Re: Yet Another E-mail Validation Question
by Anonymous Monk on Apr 21, 2005 at 08:37 UTC
    I understand that there is no complete regex to actually determine whether an e-mail address is valid/deliverable.
    What's the obsession of people to check for valid email syntax with a regular expression? Checking whether a given email address has a valid syntax (which isn't the same as being deliverable) isn't too hard - it takes a bit of grunt work, but the grammar of RFC (2)822 is pretty straightforward. There are even some CPAN modules out there that do this.

    But doing it with a regex is pretty hard. Yet, people seldomly ask how to check whether an email address is valid - instead, most of them insist on a regex.

Yet another comment on Yet Another E-mail Validation Question
by RatArsed (Monk) on Apr 21, 2005 at 11:48 UTC

    In short: "It can't be done"

    To elaborate; The only way you can tell reliably if an email was recieved, is to see if it is responded to. This also covers the case of people entering other users email addresses, too.

    To do all of this in the timescale of a HTTP request just isn't going to happen.

    My suggestion, as I've implemented before, is do everything in your best interests to see if it's worth trying to send an email (is it syntactically correct, is there an MX record, etc) and email a validation link with a secret in it. -- This seems to be the sort of thing you were suggesting.

    In my experience, end users do twig when the email they've asked for hasn't arrived and sign up again with the email address corrected -- maybe you could look at writing an auto-bounce handler later to flag a warning if they try with that email address again?

Re: Yet Another E-mail Validation Question
by gloryhack (Deacon) on Apr 21, 2005 at 14:26 UTC
    I've been using Mail::CheckUser for quite a while, and haven't had any complaints. It provides regex address syntax checking, with optional DNS and/or SMTP checks, and so far I haven't heard a complaint from a user that his valid email address has been rejected.

    I usually just warn the user that the check could take up to 30 seconds, and do the full DNS and SMTP checks while the poor slob waits around. In cases where the wait is considered unacceptable, I just do the DNS checks when the form is submitted (catching things like "aol.cmo"), and then weed the mailing list with the SMTP checks later. qmail and postfix are the main culprits in later bounces, but they're fewer and further between than they would be if we just blindly mailed to all of the syntactically valid addresses.

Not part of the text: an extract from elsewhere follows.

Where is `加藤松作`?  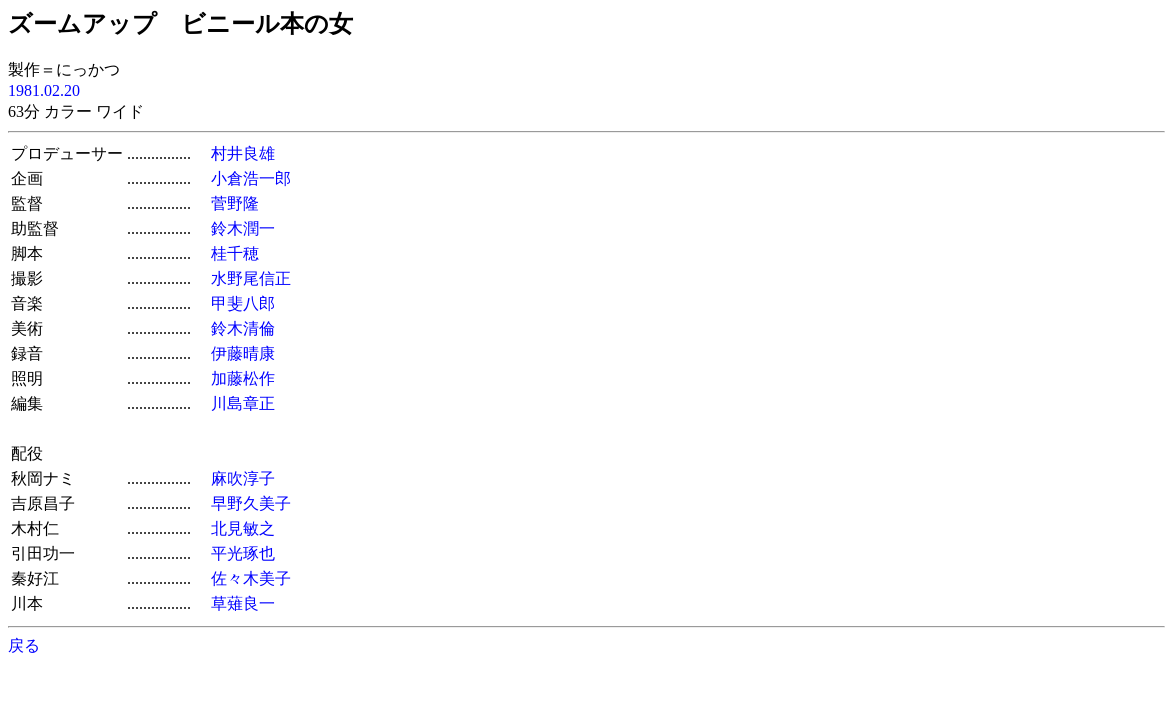 加藤松作 is located at coordinates (243, 378).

    Shouldn't your SMTP server be retrying on full mailboxes and other temporary (4xx) errors?

      What is the point of wasting those 30 seconds checking if the email is in a valid domain? Anyone can type george@aol.com and pass your check. I'm not trying to be a pain here, I realy just wonder if there is some other benefit to this method of checking that I have missed. If you arn't checking that it is actualy their email address then it woudl seem there is little point in checking if it is an email address at all.


      ___________
      Eric Hodges

        Checking that the domain is valid, and, to the extent possible, that the email address exists, saves network and server resources that would be otherwise be consumed by rejections from the local SMTP server and bounces from remote SMTP servers.

        Of course anyone who's of a mind to be a pest can sign a disliked person up for a bajillion mailing lists -- that's why a well-designed list server will provide for double opt-in to confirm subscriptions. That's not the problem we're trying to solve here, though, is it?